▸ **ABOUT THIS EXERCISE**
Copy, from the data below, every line that has "مهرو" in it.
=-=-=
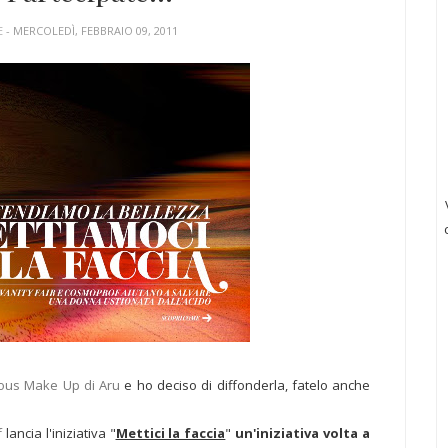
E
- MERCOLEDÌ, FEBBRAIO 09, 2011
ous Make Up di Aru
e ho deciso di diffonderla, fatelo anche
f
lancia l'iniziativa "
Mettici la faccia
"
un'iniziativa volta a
=-=-=
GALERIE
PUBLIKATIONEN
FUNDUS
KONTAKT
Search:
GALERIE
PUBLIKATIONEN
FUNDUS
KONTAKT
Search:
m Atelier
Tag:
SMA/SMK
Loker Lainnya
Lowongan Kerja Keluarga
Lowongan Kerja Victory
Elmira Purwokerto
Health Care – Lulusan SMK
=-=-=
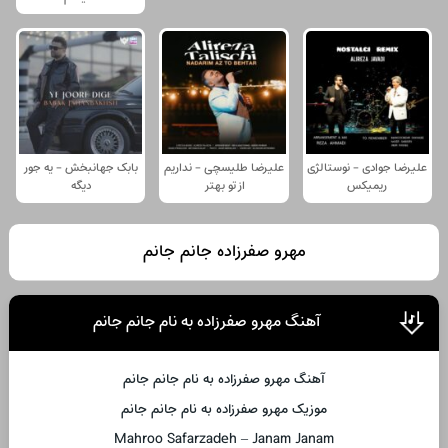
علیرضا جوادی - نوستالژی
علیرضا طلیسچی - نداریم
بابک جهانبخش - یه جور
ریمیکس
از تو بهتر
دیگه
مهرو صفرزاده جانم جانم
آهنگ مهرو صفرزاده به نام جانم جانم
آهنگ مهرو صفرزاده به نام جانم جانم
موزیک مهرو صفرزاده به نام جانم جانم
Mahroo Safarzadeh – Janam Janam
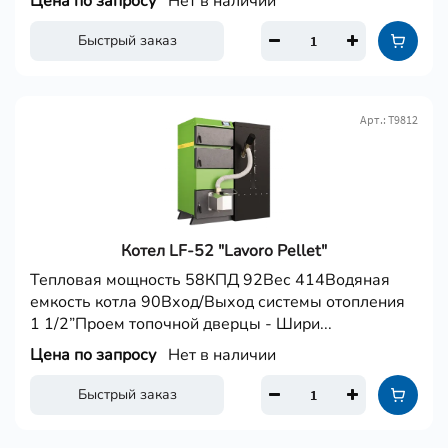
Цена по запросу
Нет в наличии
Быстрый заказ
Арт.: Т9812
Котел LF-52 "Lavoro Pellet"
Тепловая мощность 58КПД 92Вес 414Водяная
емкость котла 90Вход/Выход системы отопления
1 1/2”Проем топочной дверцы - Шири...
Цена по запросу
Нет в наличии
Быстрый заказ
=-=-=
▸ **RESPONSE**
مهرو صفرزاده جانم جانم
آهنگ مهرو صفرزاده به نام جانم جانم
آهنگ مهرو صفرزاده به نام جانم جانم
موزیک مهرو صفرزاده به نام جانم جانم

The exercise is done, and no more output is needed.